Pandemic empties India’s Silicon Valley suburbs

BENGALURU: The coronavirus pandemic has transformed India’s Silicon Valley.

The shops are emptying out fast in an upscale suburb of this bustling Indian metropolis, and the once-popular pubs frequented by the young workforce have fallen silent. The interiors of trendy showrooms, eateries and software companies are accumulating dust and rental signs have lined up the hollowed-out commercial hubs.

The residents are calling it a bloodbath on the streets.

Koramangala, a popular haunt among college students and young working professionals in southern Bengaluru city, the IT capital of India, is a mix of luxury apartments, commercial structures, and posh bungalows where many Indian billionaires live. But with months of lockdown forcing businesses to shut and rental dues mounting, companies are downgrading their spaces and moving to cheaper suburbs, leaving the wide tree-lined boulevards eerily empty.

Thousands of students and professionals who worked for IT companies and lived in the area have moved back to their native places to work remotely. Even as much of the Indian economy has reopened, Bengaluru’s professional workforce is returning to work at a much slower pace than those in most other major cities, raising the risk that the city faces a more protracted recovery.

Bengaluru, also known as Bangalore, has been one of the worst-hit cities with nearly 345,000 cases including 4,000 deaths. Nationwide, more than 8.4 million people have been infected and over 125,000 have died.

In May, the government announced a $266 billion stimulus package, but consumer demand and manufacturing are yet to recover and the once-thriving shopping districts and commercial hubs are struggling.

Across Bengaluru, the stories are the same of property owners renting out places cheaply or watching them empty out. Some are even losing out on decades-old tenants.
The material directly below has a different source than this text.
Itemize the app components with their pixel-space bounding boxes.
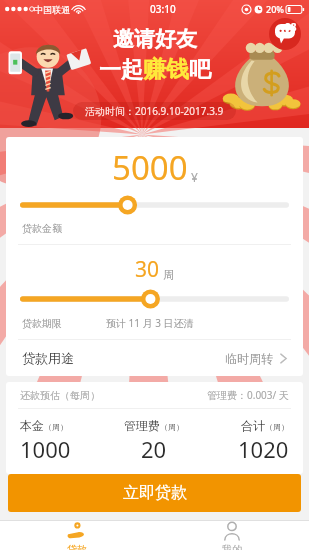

“My good tenant of 17 years, an Italian designer furniture outlet, vacated recently,” said G. Kirankumar, owner of a commercial building in Koramangala.

The situation is bad.

C. R. Janardhana, president of the Federation of Karnataka Chambers of Commerce and Industry, said 15 per cent of the Bengaluru city’s businesses have closed down and 140,000 industries and small and big stores have permanently shut.

He said the city was witnessing a slow recovery after opening up but expected the crisis to remain until the pandemic ends.

“People are not in a position to come out. They want to protect their families,” Janardhana said.

For businessmen like Mir Riyaz, a handicraft seller at a luxury hotel in Bengaluru, decisions were made based on revenues, not health risks.

When the owner of his shop refused a rebate in monthly rentals, Riyaz made a quick calculation and realised he could not afford to pay the money. With uncertainty about the resumption of his business still looming large, he vacated the store.

“I am suffering like many others. Whatever is my fate, I have to face it,” Riyaz said.